- **WHAT IS REQUIRED**: All entries are to be reproduced exactly; the pictures are to be omitted.

(Dataset entries)
□ □ □

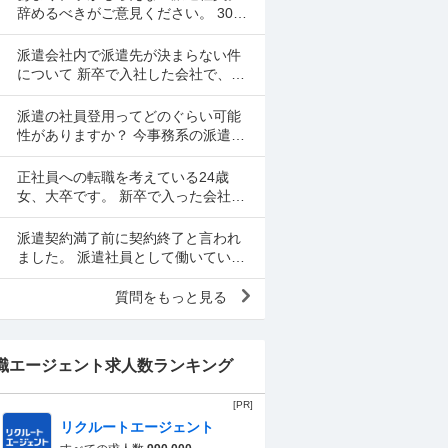
在私の勤務してる職場(...
辞めるべきがご意見ください。 30代
半ばです。派遣社員として先月半ば
より病院の総務事務として働き始め
派遣会社内で派遣先が決まらない件
ております。総務課で...
について 新卒で入社した会社で、業
界選びに失敗してしまい、倒産によ
る早期退職を経験、 その後派遣会社
派遣の社員登用ってどのぐらい可能
にて無期雇用派遣で...
性がありますか？ 今事務系の派遣社
員として働いているのですが次の更
新のタイミングで社員にならないか
正社員への転職を考えている24歳
というお話をいただきま...
女、大卒です。 新卒で入った会社を5
ヶ月で退職し、その後アルバイトを
半年ほどして現在に至ります。 先日
派遣契約満了前に契約終了と言われ
エージェントに無期雇...
ました。 派遣社員として働いていま
す。 ８月３１日で契約満了更新のタ
イミングで７月２８に派遣元に９月
質問をもっと見る
から週5日勤務から週...
職エージェント求人数ランキング
[PR]
リクルートエージェント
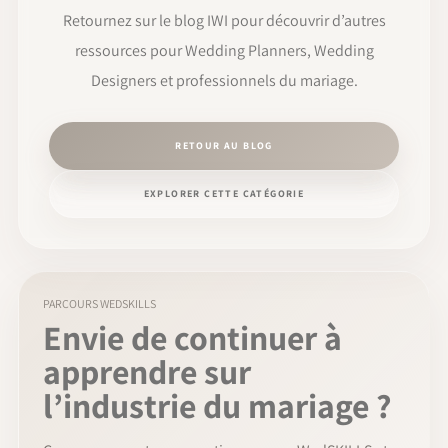
Retournez sur le blog IWI pour découvrir d’autres
ressources pour Wedding Planners, Wedding
Designers et professionnels du mariage.
RETOUR AU BLOG
EXPLORER CETTE CATÉGORIE
PARCOURS WEDSKILLS
Envie de continuer à
apprendre sur
l’industrie du mariage ?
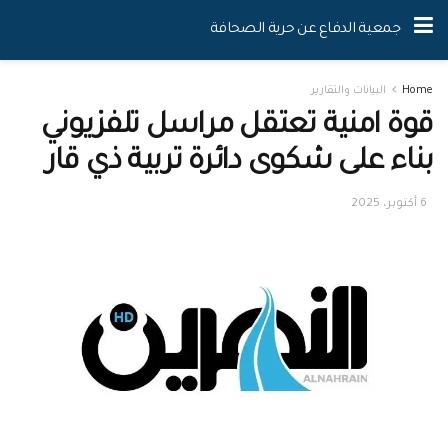
جمعية الدفاع عن حرية الصحافة
Home
البيانات والتقارير
قوة امنية تعتقل مراسل تلفزيوني
بناء على شكوى دائرة تربية ذي قار
6 أكتوبر، 2025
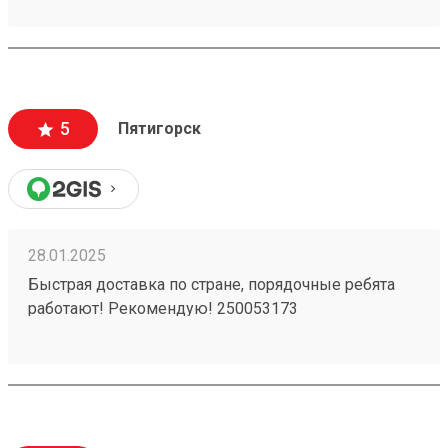
5
Пятигорск
28.01.2025
Быстрая доставка по стране, порядочные ребята
работают! Рекомендую! 250053173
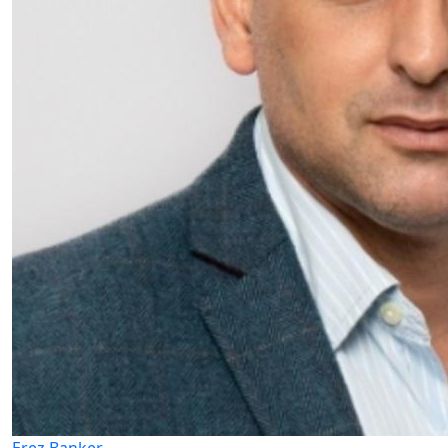
Erez Banker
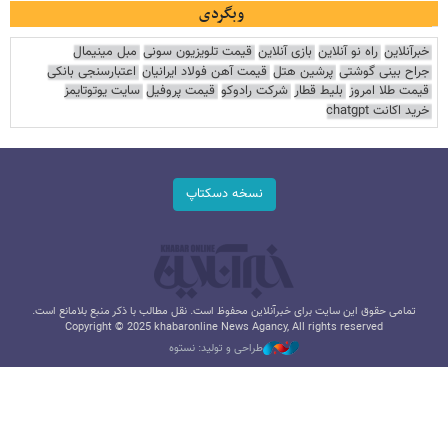
وبگردی
خبرآنلاین
راه نو آنلاین
بازی آنلاین
قیمت تلویزیون سونی
مبل مینیمال
جراح بینی گوشتی
پرشین هتل
قیمت آهن فولاد ایرانیان
اعتبارسنجی بانکی
قیمت طلا امروز
بلیط قطار
شرکت رادوکو
قیمت پروفیل
سایت یوتوتایمز
خرید اکانت chatgpt
نسخه دسکتاپ
تمامی حقوق این سایت برای خبرآنلاین محفوظ است. نقل مطالب با ذکر منبع بلامانع است.
Copyright © 2025 khabaronline News Agancy, All rights reserved
طراحی و تولید: نستوه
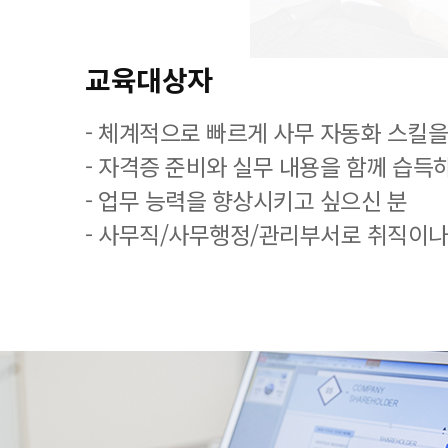
교육대상자
- 체계적으로 빠르게 사무 자동화 스킬을
- 자격증 준비와 실무 내용을 함께 습득
- 업무 능력을 향상시키고 싶으신 분
- 사무직/사무행정/관리부서로 취직이나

□ □ □

- **SOLUTION TO THIS EXERCISE**:
在私の勤務してる職場(...
辞めるべきがご意見ください。 30代
半ばです。派遣社員として先月半ば
より病院の総務事務として働き始め
派遣会社内で派遣先が決まらない件
ております。総務課で...
について 新卒で入社した会社で、業
界選びに失敗してしまい、倒産によ
る早期退職を経験、 その後派遣会社
派遣の社員登用ってどのぐらい可能
にて無期雇用派遣で...
性がありますか？ 今事務系の派遣社
員として働いているのですが次の更
新のタイミングで社員にならないか
正社員への転職を考えている24歳
というお話をいただきま...
女、大卒です。 新卒で入った会社を5
ヶ月で退職し、その後アルバイトを
半年ほどして現在に至ります。 先日
派遣契約満了前に契約終了と言われ
エージェントに無期雇...
ました。 派遣社員として働いていま
す。 ８月３１日で契約満了更新のタ
イミングで７月２８に派遣元に９月
質問をもっと見る
から週5日勤務から週...
職エージェント求人数ランキング
[PR]
リクルートエージェント
Retournez sur le blog IWI pour découvrir d’autres
ressources pour Wedding Planners, Wedding
Designers et professionnels du mariage.
RETOUR AU BLOG
EXPLORER CETTE CATÉGORIE
PARCOURS WEDSKILLS
Envie de continuer à
apprendre sur
l’industrie du mariage ?
جمعية الدفاع عن حرية الصحافة
Home
البيانات والتقارير
قوة امنية تعتقل مراسل تلفزيوني
بناء على شكوى دائرة تربية ذي قار
6 أكتوبر، 2025
5
Пятигорск
28.01.2025
Быстрая доставка по стране, порядочные ребята
работают! Рекомендую! 250053173
Erez Banker
وبگردی
خبرآنلاین
راه نو آنلاین
بازی آنلاین
قیمت تلویزیون سونی
مبل مینیمال
جراح بینی گوشتی
پرشین هتل
قیمت آهن فولاد ایرانیان
اعتبارسنجی بانکی
قیمت طلا امروز
بلیط قطار
شرکت رادوکو
قیمت پروفیل
سایت یوتوتایمز
خرید اکانت chatgpt
نسخه دسکتاپ
تمامی حقوق این سایت برای خبرآنلاین محفوظ است. نقل مطالب با ذکر منبع بلامانع است.
Copyright © 2025 khabaronline News Agancy, All rights reserved
طراحی و تولید: نستوه
교육대상자
- 체계적으로 빠르게 사무 자동화 스킬을
- 자격증 준비와 실무 내용을 함께 습득
- 업무 능력을 향상시키고 싶으신 분
- 사무직/사무행정/관리부서로 취직이나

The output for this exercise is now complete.